The future Artificial Intelligence (AI) has the possible to change the world. While from the time when the Turing Analysis was introduced, computers have become so smart. Artificial Intelligence is quick turning into a major economic energy. Definitely it will be an essential part of human life in future. However, an important question remains is that what will occur if the review of robust Artificial Intelligence be successful and an Artificial Intelligence system come to be better than humans. We have confidence in this session will help us to discuss, improve and avoid such possible outcomes in the future.
Time since the Turing test was offered, computers have become so intelligent. Artificial Intelligence is fast becoming a major economic force. For sure it will be an integral part of the human life in the future. However, an important question remains is that what will happen if the pursuit for strong Artificial Intelligence succeeds and an AI system becomes better than humans. We need to discuss, prepare and prevent such potential outcomes of the future.

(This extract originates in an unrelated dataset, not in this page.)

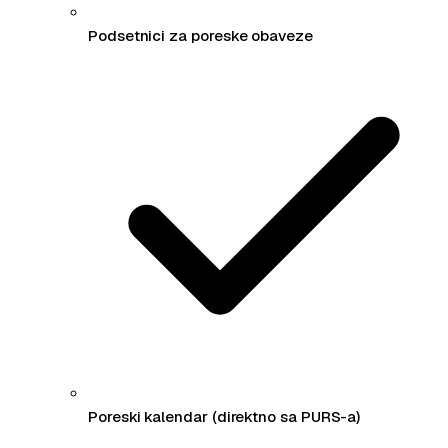
Podsetnici za poreske obaveze
Poreski kalendar (direktno sa PURS-a)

The Internet of things (IoT) is the network of physical devices, vehicles, home appliances and other terms embedded with electronics, software, sensors, actuators,and network connectivity which enable these objects to connect and exchange data. Each thing is uniquely identifiable through its embedded computing system but is able to inter-operate within the existing Internet infrastructure The Internet of things allows objects to be sensed or controlled remotely across existing network infrastructure, creating opportunities for more direct integration of the physical world into computer-based systems, and resulting in improved efficiency, accuracy and economic benefit in addition to reduced human intervention. When Internet of things is augmented with sensors and actuators, the technology becomes an instance of the more general class of cyber-physical systems, which also encompasses technologies such as smart grids, virtual power plants, smart homes, intelligent transportation and smart cities.
• IoT Security
• IoT Analytics.
• IoT Device (Thing) Management.
• Low-Power, Short-Range IoT Networks.
• Low-Power, Wide-Area Networks.
• IoT Processors.
• IoT Operating Systems.
Surely the future will be much different from the present. Connecting everything through the Internet of Things devices will radically change our world in ways we can ever imagine. Infect it will change the way we think, live and act. However, every change involves many questions which need to be addressed. Greater connectivity through the Internet of Things helps to provide new business and social opportunities but simultaneously demands more responsibility. As the risk is higher, the demand for qualified professionals is also high who can tackle the complex IoT situation.
The Internet of Things (IoT) refers to the networked interconnection of objects equipped with ubiquitous intelligence, or simply “smart objects”. Several endeavors have been made in the last decade to bring together standard modelling languages with generic simulation frameworks. The applications for internet connected devices are widespread. A growing number of Internet of Things (IoT) devices are designed for human use. This session will how the IoT has been now an inseparable part of our lifestyle and the issues and technologies related to it.